Top of ENTRIES SHOWN

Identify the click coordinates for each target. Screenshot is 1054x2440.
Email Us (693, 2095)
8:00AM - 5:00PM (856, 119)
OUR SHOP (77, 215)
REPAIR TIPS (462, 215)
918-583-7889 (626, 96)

Bottom of ENTRIES SHOWN
Top of ENTRIES SHOWN

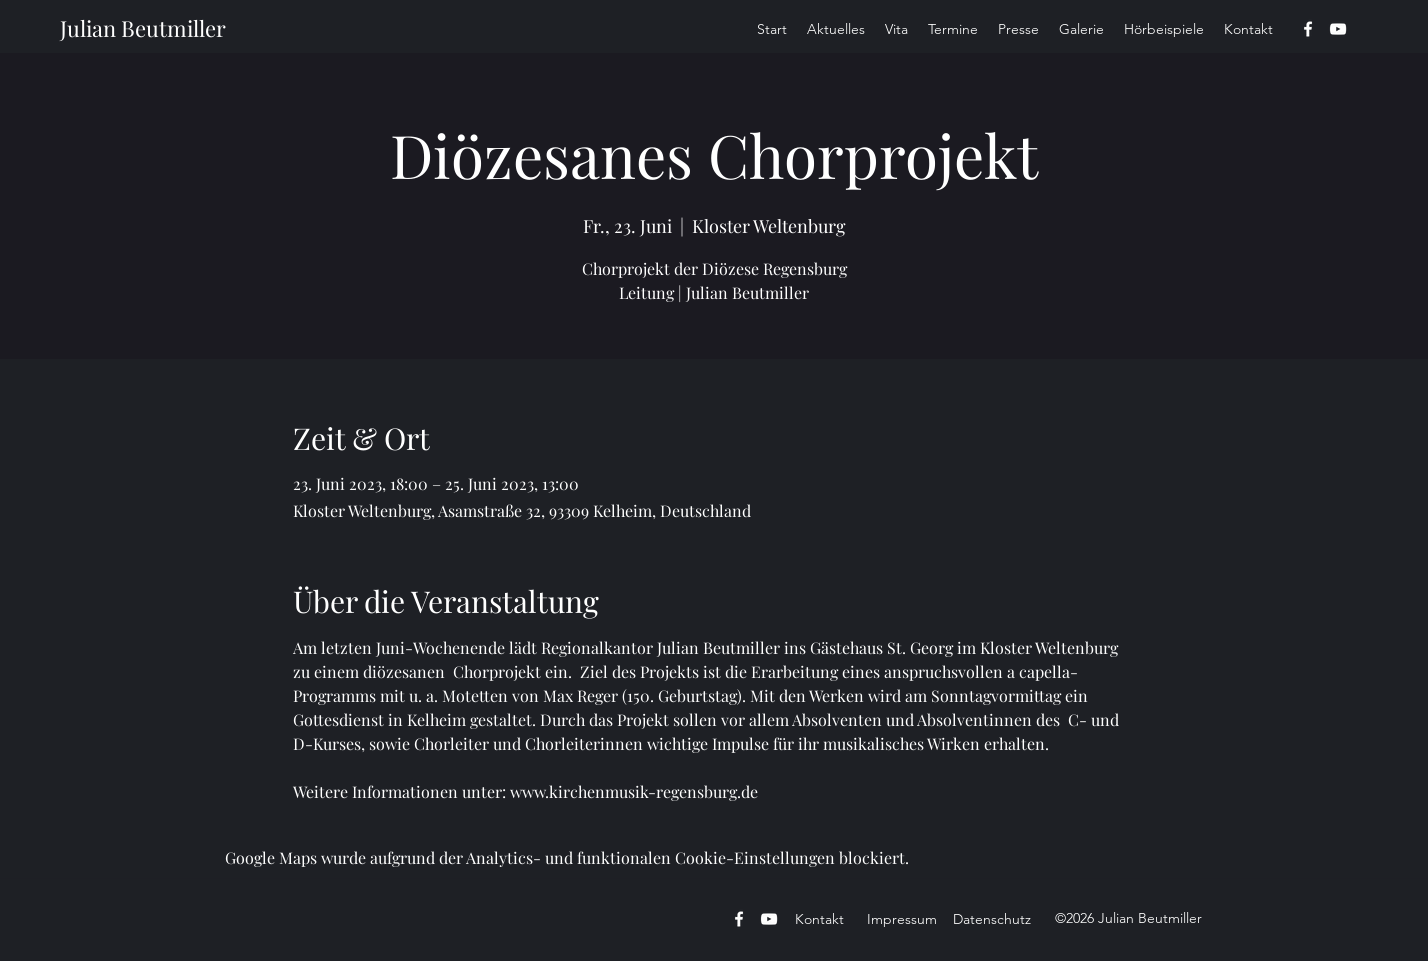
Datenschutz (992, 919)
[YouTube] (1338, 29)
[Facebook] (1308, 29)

Bottom of ENTRIES SHOWN

Using the data above, reproduce exactly the lines between those holding "Identify the click" and "918-583-7889 (626, 96)", inclusive, and no others.

TASK ANSWER:
Identify the click coordinates for each target. Screenshot is 1054x2440.
Email Us (693, 2095)
8:00AM - 5:00PM (856, 119)
OUR SHOP (77, 215)
REPAIR TIPS (462, 215)
918-583-7889 (626, 96)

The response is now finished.